By A.S. Coomer
Rivers can take you anywhere. That’s what I used to think, staring down into the swirling, muddy water of the Ohio. It’s a truly ugly river, the Ohio. An ugly state, too, but I digress. I used to sit for hours on this bench just across the river, the state line separating Indiana from Kentucky. With a book in my lap, unread, and my glasses reflecting off of the hung sun, I watched.
I thought I wanted to run out and jump in. Just wade on out until I couldn’t touch the bottom anymore and let it take me. All Virginia Woolfish, I know. But, at the time, it made perfect sense to me. Ashes to ashes, and all that. Because, you see, I was crying a lot back then. I still don’t know where the half of it came from, the tears. They just poured forth like some broken down dam.
It didn’t matter where I was either. Work, home, the grocery store, the pharmacy—picking up all the antidepressants and antianxiety medications that were flung at me by the bagful, none of which worked—it really didn’t seem to matter.

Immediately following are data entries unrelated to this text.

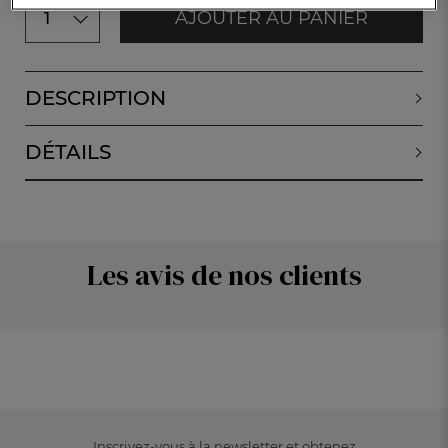
AJOUTER AU PANIER
1
DESCRIPTION
DÉTAILS
Les avis de nos clients
Inscrivez-vous à la newsletter et obtenez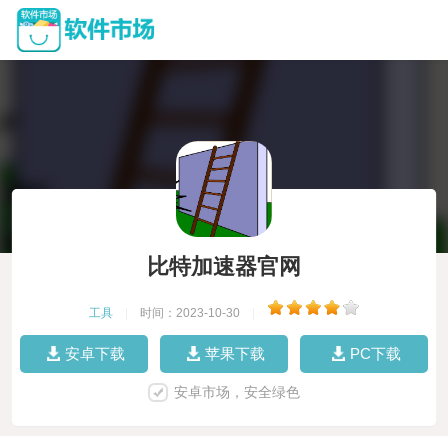
比特加速器官网
工具
|
时间：2023-10-30
|
安卓下载
苹果下载
PC下载
安卓市场，安全绿色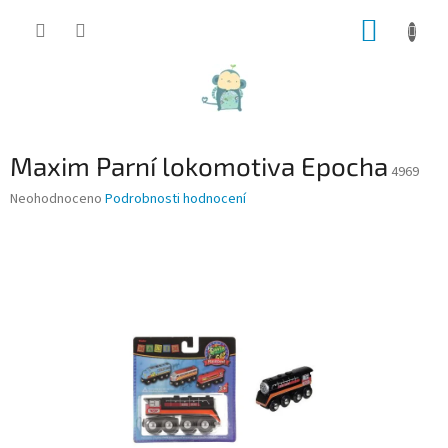
Přejít
NÁKUP
na
obsah
KOŠÍK
Maxim Parní lokomotiva Epocha
4969
Průměrné
Neohodnoceno
Podrobnosti hodnocení
hodnocení
produktu
je
0,0
z
5
hvězdiček.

No trigger warnings. Nothing really to set it off. Just life. And death and the constant thought that the two were really just different sides of the same coin. I was like that then. The always emotional navel-gazer. I couldn’t see past my own mortality and the time-stamp attached thereto.
Except when it came to the river.
It ran by with a consistency that was comforting. It called out to me: Look! I’m still here. Made of millions or billions or trillions of different water molecules—probably a corpse or two—but still here, still flowing, still moving on along to someplace else.
So, I’d go out there and sit. I’d walk there in the mornings on my days off or stumble down there after getting completely shit-faced at some redneck, soulless downtown bar.
Each drop, an escape. Each swirl, a beaconing.
I mean what else do you do when life has lost all meaning? Or maybe you’ve just discovered that it never had any to begin with?
You go and sit by the river and think about death and the constant rush of the shit-brown water. At least, that’s what I did. And I’m still here, for now anyway. I mean, don’t get me wrong, I haven’t made any plans. I haven’t made any plans to not have any plans either, though. So, there’s that, too.
Anyway, one late September afternoon, sitting there on my bench by the river, the Ohio, with an immense Robert Jordan novel sitting unopened in my lap, it happened.
Just like that, something was there. Some sense of self. All these, like, feelings came rushing up, from God knows where, and I thought I’d burst from all the pressure. I couldn’t just sit there anymore. I had to move.
And there was the utter face of motion, right there, before me. It’d rained the past several days and the thing, the Ohio, was up, out of its banks like some foraging bear in a farmyard. Just poking its nose around, seeing what smells good, seeing what was left unattended to, you know, what was available.
I was available.
I let the book, borrowed from the library just that afternoon, drop onto the patchy grass and stood. At that moment, I knew exactly what it was to be the moth in the night seeing the glorious light shining so bright, so beautifully into the stillness of the dark. I felt the strings that are always there, hooks waiting for just the hint of motion, and I pulled. I wanted the hook.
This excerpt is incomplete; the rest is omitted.